No dia 31 de Janeiro de 2014, foram avistadas cinco maritacas na Avenida António Augusto Aguiar. O que faziam ali cinco aves tropicais, soltas em pleno inverno lisboeta? Estes pássaros grandes, coloridos, barulhentos, misturados entre os pombos quietos e cinzentos, passaram despercebidos a praticamente toda a gente que estava à sua volta.
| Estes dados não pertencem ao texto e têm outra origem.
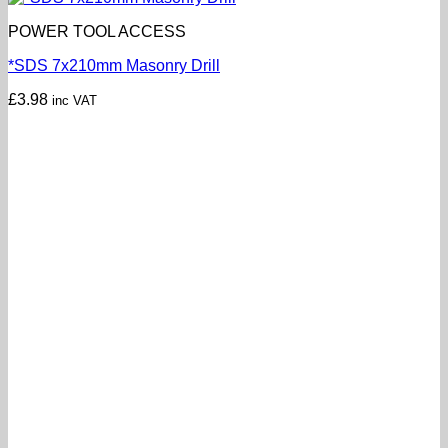
POWER TOOL ACCESS
*SDS 7x210mm Masonry Drill
£
3.98
inc VAT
Eu reparei. E desde já estabeleço uma nota importante: falo de mim com um certo pudor – não gosto de usar a palavra «eu» logo no primeiro parágrafo –, pelo simples facto de «eu» me parecer um objecto de estudo de fácil acesso para as questões que me interessam aqui. Do que me interessa falar aqui é sobre o que é ser daqui, o que é estar aqui, ou estar em algum outro lugar.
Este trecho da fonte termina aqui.